MatrixKV: Reducing Write Stalls and Write Amplification in LSM-tree Based KV Stores with Matrix Container in NVM
Ting Yao, Yiwen Zhang, and Jiguang Wan, Huazhong University of Science and Technology; Qiu Cui and Liu Tang, PingCAP; Hong Jiang, UT Arlington; Changsheng Xie, Huazhong University of Science and Technology; Xubin He, Temple University
Popular LSM-tree based key-value stores suffer from suboptimal and unpredictable performance due to write amplification and write stalls that cause application performance to periodically drop to nearly zero. Our preliminary experimental studies reveal that (1) write stalls mainly stem from the significantly large amount of data involved in each compaction between L0–L1 (i.e., the first two levels of LSM-tree), and (2) write amplification increases with the depth of LSM-trees. Existing works mainly focus on reducing write amplification, while only a couple of them target mitigating write stalls.
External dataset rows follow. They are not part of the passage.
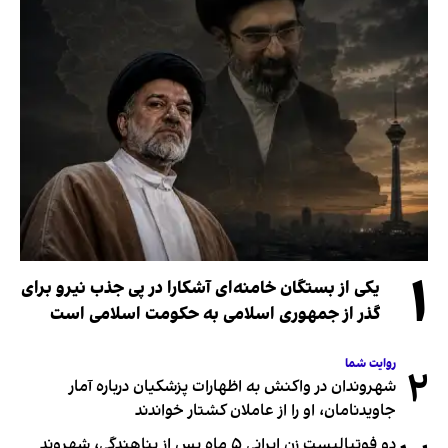
۱
یکی از بستگان خامنه‌ای آشکارا در پی جذب نیرو برای
گذر از جمهوری اسلامی به حکومت اسلامی است
روایت شما
۲
شهروندان در واکنش به اظهارات پزشکیان درباره آمار
جاویدنامان، او را از عاملان کشتار خواندند
دو فوتبالیست زن ایرانی ۵ ماه پس از پناهندگی، شهروند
In this paper, we exploit non-volatile memory (NVM) to address these two limitations and propose MatrixKV, a new LSM-tree based KV store for systems with multi-tier DRAM-NVM-SSD storage. MatrixKV's design principles include performing smaller and cheaper L0–L1 compaction to reduce write stalls while reducing the depth of LSM-trees to mitigate write amplification. To this end, four novel techniques are proposed. First, we relocate and manage the L0 level in NVM with our proposed matrix container. Second, the new column compaction is devised to compact L0 to L1 at fine-grained key ranges, thus substantially reducing the amount of compaction data. Third, MatrixKV increases the width of each level to decrease the depth of LSM-trees thus mitigating write amplification. Finally, the cross-row hint search is introduced for the matrix container to keep adequate read performance. We implement MatrixKV based on RocksDB and evaluate it on a hybrid DRAM/NVM/SSD system using Intel's latest 3D Xpoint NVM device Optane DC PMM. Evaluation results show that, with the same amount of NVM, MatrixKV achieves 5× and 1.9× lower 99th percentile latencies, and 3.6× and 2.6× higher random write throughput than RocksDB and the state-of-art LSM-based KVS NoveLSM respectively.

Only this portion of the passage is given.